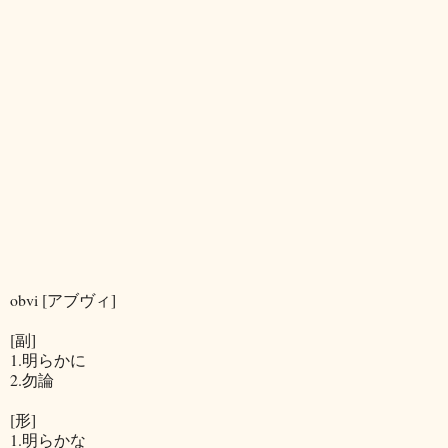
obvi [アブヴィ]
[副]
1.明らかに
2.勿論
[形]
1.明らかな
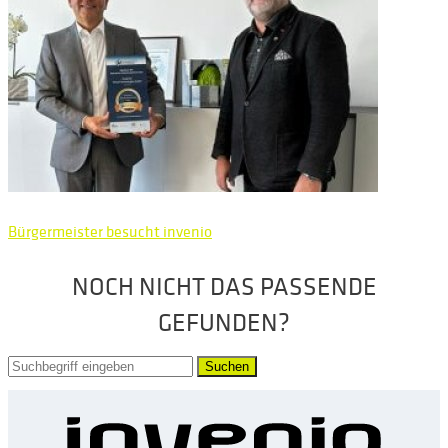
Bürgermeister besucht invenio
NOCH NICHT DAS PASSENDE
GEFUNDEN?
Suchen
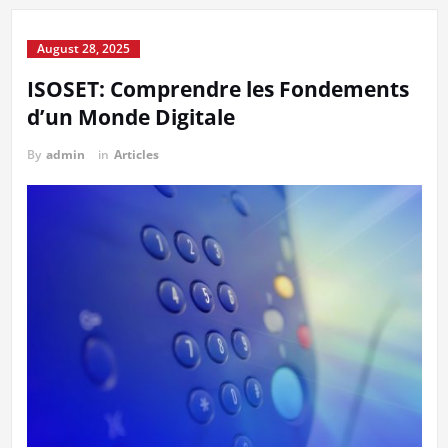
August 28, 2025
ISOSET: Comprendre les Fondements
d’un Monde Digitale
By
admin
in
Articles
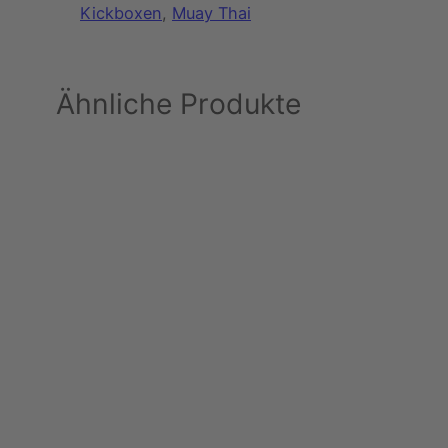
Kickboxen
, 
Muay Thai
Ähnliche Produkte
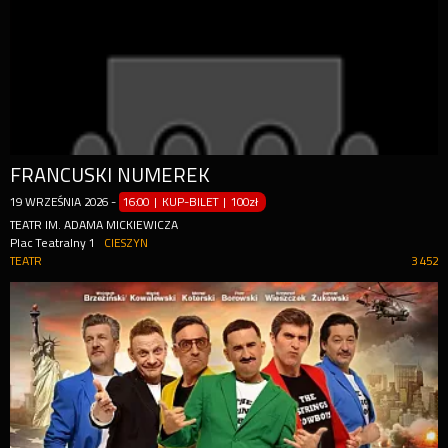
FRANCUSKI NUMEREK
19
WRZEŚNIA
2026
-
16:00 | KUP-BILET
|
100zł
TEATR IM. ADAMA MICKIEWICZA
Plac Teatralny 1
CIESZYN
TEATR
3 452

* _Work task_:
Pictures stay out; repeat all the rest of the records exactly.

* _Completed task_:
obvi [アブヴィ]
[副]
1.明らかに
2.勿論
[形]
1.明らかな
Bürgermeister besucht invenio
NOCH NICHT DAS PASSENDE
GEFUNDEN?
Suchen
August 28, 2025
ISOSET: Comprendre les Fondements
d’un Monde Digitale
By
admin
in
Articles
Kickboxen
, 
Muay Thai
Ähnliche Produkte
FRANCUSKI NUMEREK
19
WRZEŚNIA
2026
-
16:00 | KUP-BILET
|
100zł
TEATR IM. ADAMA MICKIEWICZA
Plac Teatralny 1
CIESZYN
TEATR
3 452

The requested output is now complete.